On appeal, we first note that defendant gave no oral notice of appeal at trial but rather sent to the trial court a written notice of appeal which failed to comply with Rule 4 of our Rules of Appellate Procedure. N.C. R. App. P. 4(a), (b) (2017) ("Appeal in Criminal Cases—How and When Taken"). "A failure on the part of the appealing party to comply with Rule 4 deprives this Court of jurisdiction to consider his or her appeal[.]" State v. Hughes, 210 N.C. App. 482, 484, 707 S.E.2d 777, 778 (2011) (citing Dogwood Dev. & Mgmt. Co., LLC v. White Oak Transp. Co., 362 N.C. 191, 197-98, 657 S.E.2d 361, 364-65 (2008)). Defendant now petitions this Court for a writ of certiorari in order to review his appeal. "The writ of certiorari may be issued in appropriate circumstances . . . to permit review of the judgments and orders of trial tribunals when the right to prosecute an appeal has been lost by failure to take timely action . . . ." N.C. R. App. P. 21(a)(1). In response to defendant's petition, the State does not indicate that it was prejudiced by the lack of proper notice. In our discretion we grant defendant's petition for writ of certiorari. See generally State v. Martin, ___ N.C. App. ___, ___, 786 S.E.2d 426, 428-29 (2016) (reasoning that although the defendant's notice of appeal did not comply with Rule 4(b) of our Rules of Appellate Procedure, the Court would allow the defendant's petition for writ of certiorari pursuant to Rule 21).
I
Defendant argues that the trial court erred by failing to grant his motion to dismiss the charge of conspiracy to discharge a firearm into an occupied dwelling where the State's evidence did not establish a conspiracy between Greene and defendant. Defendant contends the State's evidence was insufficient to prove the charge as stated in the indictment. Defendant argues that because his indictment charged defendant with entering into a conspiracy with Kendrick Battle, Kenquasis McKenzie, and Meleec Greene, but the State's evidence failed to indicate that Greene entered into an agreement with defendant, the trial court erred in failing to dismiss the conspiracy charge. We disagree.

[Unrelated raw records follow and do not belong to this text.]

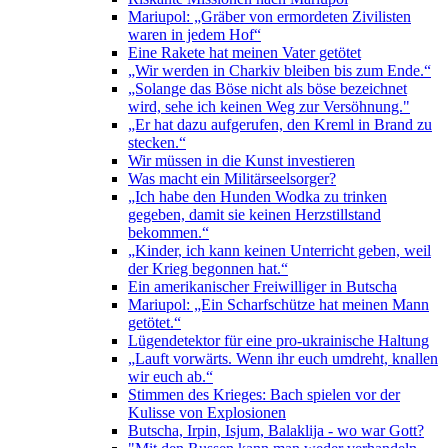
Mariupol: „Gräber von ermordeten Zivilisten
waren in jedem Hof“
Eine Rakete hat meinen Vater getötet
„Wir werden in Charkiv bleiben bis zum Ende.“
„Solange das Böse nicht als böse bezeichnet
wird, sehe ich keinen Weg zur Versöhnung."
„Er hat dazu aufgerufen, den Kreml in Brand zu
stecken.“
Wir müssen in die Kunst investieren
Was macht ein Militärseelsorger?
„Ich habe den Hunden Wodka zu trinken
gegeben, damit sie keinen Herzstillstand
bekommen.“
„Kinder, ich kann keinen Unterricht geben, weil
der Krieg begonnen hat.“
Ein amerikanischer Freiwilliger in Butscha
Mariupol: „Ein Scharfschütze hat meinen Mann
getötet.“
Lügendetektor für eine pro-ukrainische Haltung
„Lauft vorwärts. Wenn ihr euch umdreht, knallen
wir euch ab.“
Stimmen des Krieges: Bach spielen vor der
Kulisse von Explosionen
Butscha, Irpin, Isjum, Balaklija - wo war Gott?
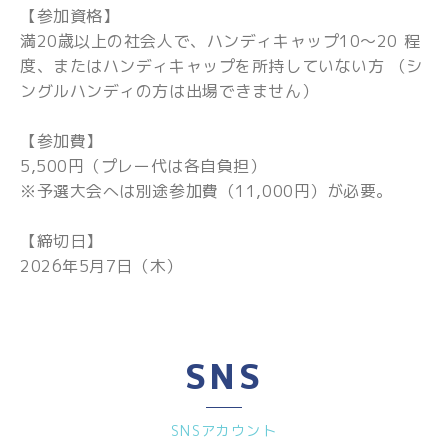
【参加資格】
満20歳以上の社会人で、ハンディキャップ10～20 程
度、またはハンディキャップを所持していない方 （シ
ングルハンディの方は出場できません）
【参加費】
5,500円（プレー代は各自負担）
※予選大会へは別途参加費（11,000円）が必要。
【締切日】
2026年5月7日（木）
SNS
SNSアカウント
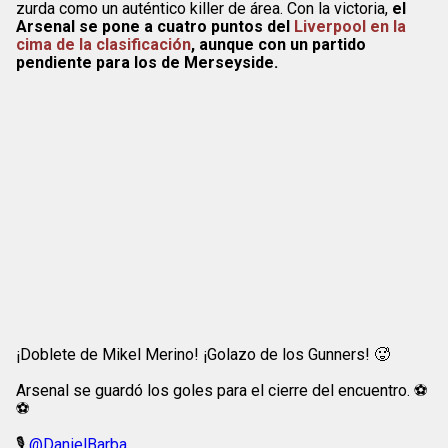
zurda como un auténtico killer de área. Con la victoria,
el
Arsenal se pone a cuatro puntos del
Liverpool en la
cima de la clasificación
, aunque con un partido
pendiente para los de Merseyside.
¡Doblete de Mikel Merino! ¡Golazo de los Gunners! 🥵
Arsenal se guardó los goles para el cierre del encuentro. ⚽
⚽
🎙️
@DanielBarba_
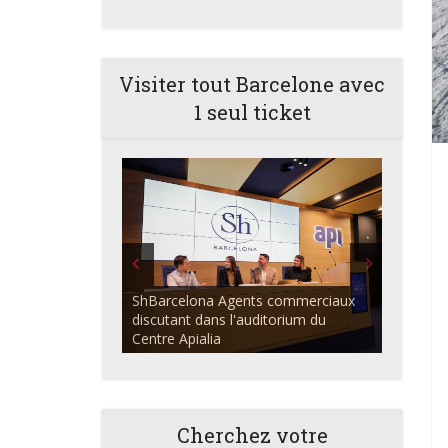
Visiter tout Barcelone avec
1 seul ticket
L'auditorium du Centre Apialia avec
le logo ShBarcelona
Cherchez votre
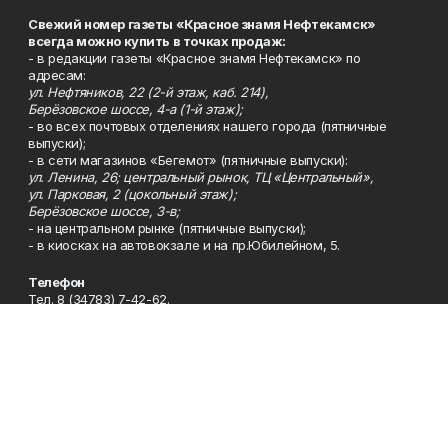
Свежий номер газеты «Красное знамя Нефтекамск»
всегда можно купить в точках продаж:
- в редакции газеты «Красное знамя Нефтекамск» по
адресам:
ул. Нефтяников, 22 (2-й этаж, каб. 214),
Берёзовское шоссе, 4-а (1-й этаж);
- во всех почтовых отделениях нашего города (пятничные
выпуски);
- в сети магазинов «Бегемот» (пятничные выпуски):
ул. Ленина, 26; центральный рынок, ТЦ «Центральный»,
ул. Парковая, 2 (цокольный этаж);
Берёзовское шоссе, 3-в;
- на центральном рынке (пятничные выпуски);
- в киосках на автовокзале и на пр.Юбилейном, 5.
Телефон
Тел. 8 (34783) 7-42-62.
Эл. почта
kzgazeta@mail.ru
Адрес
Адрес редакции: 452688, Республика Башкортостан, г.
Нефтекамск, Берёзовское шоссе, 4-а, 3-й этаж.
Рекламная служба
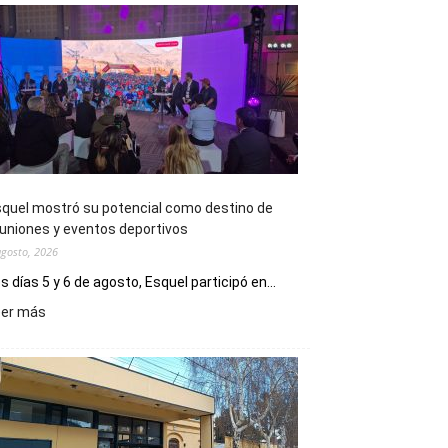
quel mostró su potencial como destino de
uniones y eventos deportivos
agosto, 2026
s días 5 y 6 de agosto, Esquel participó en...
:
eer más
Esquel
mostró
su
potencial
como
destino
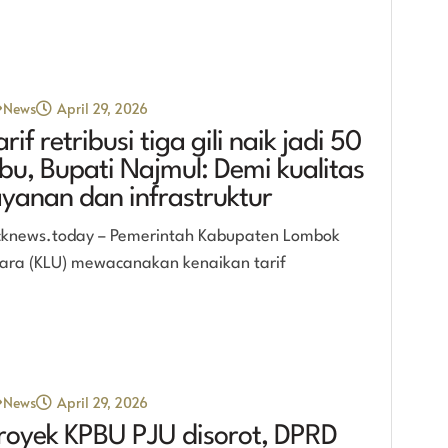
News
April 29, 2026
arif retribusi tiga gili naik jadi 50
ibu, Bupati Najmul: Demi kualitas
ayanan dan infrastruktur
cknews.today – Pemerintah Kabupaten Lombok
ara (KLU) mewacanakan kenaikan tarif
News
April 29, 2026
royek KPBU PJU disorot, DPRD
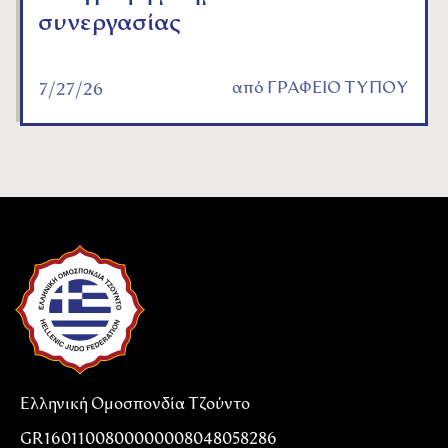
συνεργασίας
από
ΓΡΑΦΕΙΟ ΤΥΠΟΥ
7/27/26
Ελληνική Ομοσπονδία Τζούντο
GR1601100800000008048058286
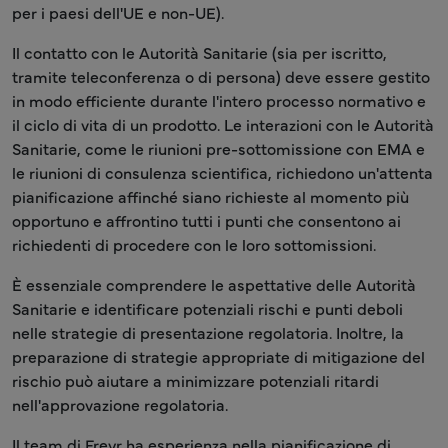
per i paesi dell'UE e non-UE).
Il contatto con le Autorità Sanitarie (sia per iscritto,
tramite teleconferenza o di persona) deve essere gestito
in modo efficiente durante l'intero processo normativo e
il ciclo di vita di un prodotto. Le interazioni con le Autorità
Sanitarie, come le riunioni pre-sottomissione con EMA e
le riunioni di consulenza scientifica, richiedono un'attenta
pianificazione affinché siano richieste al momento più
opportuno e affrontino tutti i punti che consentono ai
richiedenti di procedere con le loro sottomissioni.
È essenziale comprendere le aspettative delle Autorità
Sanitarie e identificare potenziali rischi e punti deboli
nelle strategie di presentazione regolatoria. Inoltre, la
preparazione di strategie appropriate di mitigazione del
rischio può aiutare a minimizzare potenziali ritardi
nell'approvazione regolatoria.
Il team di Freyr ha esperienza nella pianificazione di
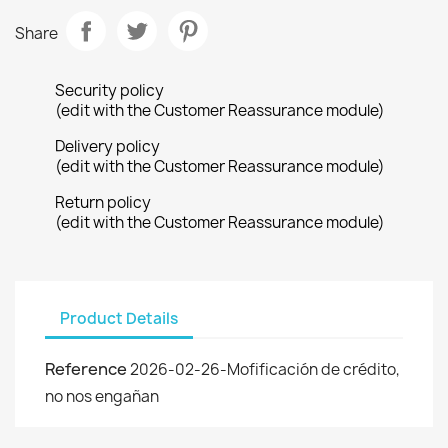
Share
Security policy
(edit with the Customer Reassurance module)
Delivery policy
(edit with the Customer Reassurance module)
Return policy
(edit with the Customer Reassurance module)
Product Details
Reference
2026-02-26-Mofificación de crédito,
no nos engañan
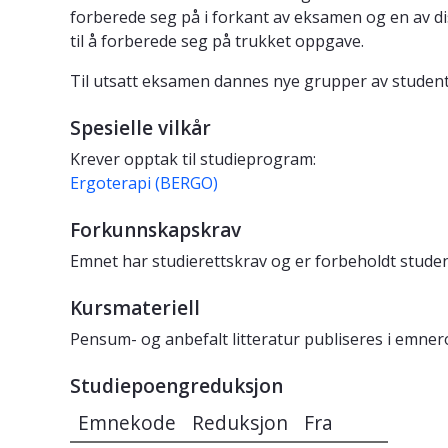
forberede seg på i forkant av eksamen og en av di
til å forberede seg på trukket oppgave.
Til utsatt eksamen dannes nye grupper av student
Spesielle vilkår
Krever opptak til studieprogram:
Ergoterapi (BERGO)
Forkunnskapskrav
Emnet har studierettskrav og er forbeholdt studen
Kursmateriell
Pensum- og anbefalt litteratur publiseres i emne
Studiepoengreduksjon
Emnekode
Reduksjon
Fra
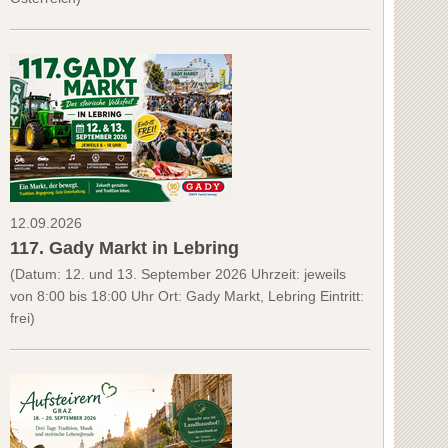
12.09.2026
117. Gady Markt in Lebring
(Datum: 12. und 13. September 2026 Uhrzeit: jeweils
von 8:00 bis 18:00 Uhr Ort: Gady Markt, Lebring Eintritt:
frei)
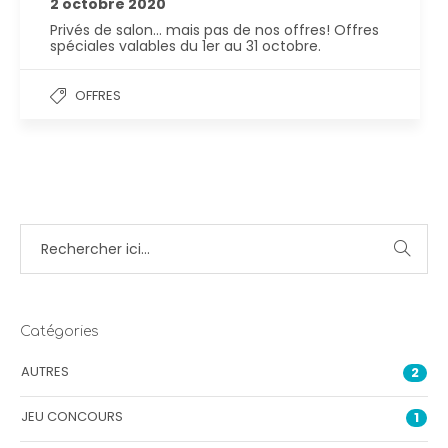
2 octobre 2020
Privés de salon… mais pas de nos offres! Offres
spéciales valables du 1er au 31 octobre.
OFFRES
Catégories
AUTRES
2
JEU CONCOURS
1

"This Court reviews the trial court's denial of a motion to dismiss de novo." State v. Smith, 186 N.C. App. 57, 62, 650 S.E.2d 29, 33 (2007).
"Upon [a] defendant's motion for dismissal, the question for the Court is whether there is substantial evidence (1) of each essential element of the offense charged, or of a lesser offense included therein, and (2) of defendant's being the perpetrator of such offense. If so, the motion is properly denied." State v. Fritsch, 351 N.C. 373, 378, 526 S.E.2d 451, 455 (2000) (citation omitted). "Substantial evidence is such relevant evidence as a reasonable mind might accept as adequate to support a conclusion." State v. Smith, 300 N.C. 71, 78-79, 265 S.E.2d 164, 169 (1980). "In ruling on a motion to dismiss, the evidence is to be taken in the light most favorable to the State." State v. Oxendine, 242 N.C. App. 216, 220, 775 S.E.2d 19, 23 (2015) (citation omitted).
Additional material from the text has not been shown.